With public school systems and teachers and parents continuing to wonder about what will happen if and when the school year begins, we suppose it seems a little shallow to think about the business of antiques. Yet the “antiques trade” generates in the billions of dollars each year and ripples through the economy in many ways. For many, it is a small business or a hobby-business. It’s also a business that impacts landlords, and service clubs, and churches and even publications! On the consumer side, it has been an interesting diversion or a serious quest to collect. In short, many people have missed the opportunity to have face-to-face dealings in antiques.
Locally, we were pleased to see an auction where buyers could once again sit in the gallery or attend a preview. Our schedule did not allow us the opportunity to attend, but it seemed like the “new normal” was a bit more like the “normal normal.” With some antiques malls also reopening, we hope to see things progress to the point that some of the shows that have been cancelled will begin to come back. Where do we stand? We are hopeful that, post-pandemic, the many shows, auctions and dealers that have been part of the small business side of the antiques trade will re-emerge to renew the long-standing relationships that many have enjoyed over the years.

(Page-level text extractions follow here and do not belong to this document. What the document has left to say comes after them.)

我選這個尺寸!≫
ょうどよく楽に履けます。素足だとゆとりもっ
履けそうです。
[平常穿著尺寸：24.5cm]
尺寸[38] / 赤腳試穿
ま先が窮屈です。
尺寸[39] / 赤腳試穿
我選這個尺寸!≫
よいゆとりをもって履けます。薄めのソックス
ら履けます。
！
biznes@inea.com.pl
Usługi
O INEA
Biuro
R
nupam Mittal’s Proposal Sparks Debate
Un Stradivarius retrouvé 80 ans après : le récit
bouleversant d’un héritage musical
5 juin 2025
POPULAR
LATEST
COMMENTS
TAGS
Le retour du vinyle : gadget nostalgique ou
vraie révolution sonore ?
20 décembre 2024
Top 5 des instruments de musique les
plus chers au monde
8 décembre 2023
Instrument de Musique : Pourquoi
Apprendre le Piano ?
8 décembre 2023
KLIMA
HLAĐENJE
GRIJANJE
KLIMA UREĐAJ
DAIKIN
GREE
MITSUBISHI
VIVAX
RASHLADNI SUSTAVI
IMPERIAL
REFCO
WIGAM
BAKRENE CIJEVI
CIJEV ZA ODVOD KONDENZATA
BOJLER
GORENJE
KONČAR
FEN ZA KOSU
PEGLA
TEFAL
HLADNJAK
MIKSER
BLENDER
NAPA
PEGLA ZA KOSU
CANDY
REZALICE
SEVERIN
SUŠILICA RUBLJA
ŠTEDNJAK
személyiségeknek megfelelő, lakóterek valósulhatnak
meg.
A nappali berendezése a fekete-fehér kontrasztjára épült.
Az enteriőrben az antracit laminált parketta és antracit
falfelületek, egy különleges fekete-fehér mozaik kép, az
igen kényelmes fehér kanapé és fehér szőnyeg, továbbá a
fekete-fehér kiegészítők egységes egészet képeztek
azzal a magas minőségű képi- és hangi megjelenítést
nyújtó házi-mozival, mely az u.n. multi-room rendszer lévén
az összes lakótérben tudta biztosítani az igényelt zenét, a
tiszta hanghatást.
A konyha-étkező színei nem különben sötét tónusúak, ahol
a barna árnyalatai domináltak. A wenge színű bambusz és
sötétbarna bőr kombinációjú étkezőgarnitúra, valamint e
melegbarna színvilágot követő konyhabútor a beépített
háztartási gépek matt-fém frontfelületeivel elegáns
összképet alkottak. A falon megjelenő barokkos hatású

A note on the recent auction held by Schultz Auctioneers. We saw a number of “fixer-upper” bicycles do quite well – in our opinion. Perhaps the recent pandemic-related demand for bicycles and the shortage of new models will prompt a wider interest in restoring the bikes of the 1950s.
From a nostalgia standpoint, this publisher still remembers going to a shop with his father and coming home with his first “big boy” bicycle. It was a 20” used Schwinn. Good, solid bike that needed no streamers or bells or fancy paint (though balloons were sometimes attached for the spokes to create a motor sound).